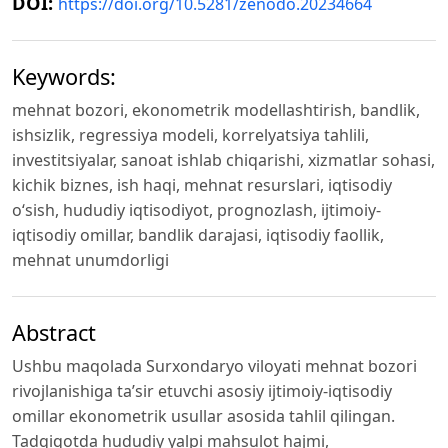
DOI:
https://doi.org/10.5281/zenodo.20234664
Keywords:
mehnat bozori, ekonometrik modellashtirish, bandlik,
ishsizlik, regressiya modeli, korrelyatsiya tahlili,
investitsiyalar, sanoat ishlab chiqarishi, xizmatlar sohasi,
kichik biznes, ish haqi, mehnat resurslari, iqtisodiy
o‘sish, hududiy iqtisodiyot, prognozlash, ijtimoiy-
iqtisodiy omillar, bandlik darajasi, iqtisodiy faollik,
mehnat unumdorligi
Abstract
Ushbu maqolada Surxondaryo viloyati mehnat bozori
rivojlanishiga ta’sir etuvchi asosiy ijtimoiy-iqtisodiy
omillar ekonometrik usullar asosida tahlil qilingan.
Tadqiqotda hududiy yalpi mahsulot hajmi,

──────────────────────────────

Your answer should be the lines from the one containing "mehnat unumdorligi" to the end of the entries above, restated exactly and alone.

mehnat unumdorligi
Abstract
Ushbu maqolada Surxondaryo viloyati mehnat bozori
rivojlanishiga ta’sir etuvchi asosiy ijtimoiy-iqtisodiy
omillar ekonometrik usullar asosida tahlil qilingan.
Tadqiqotda hududiy yalpi mahsulot hajmi,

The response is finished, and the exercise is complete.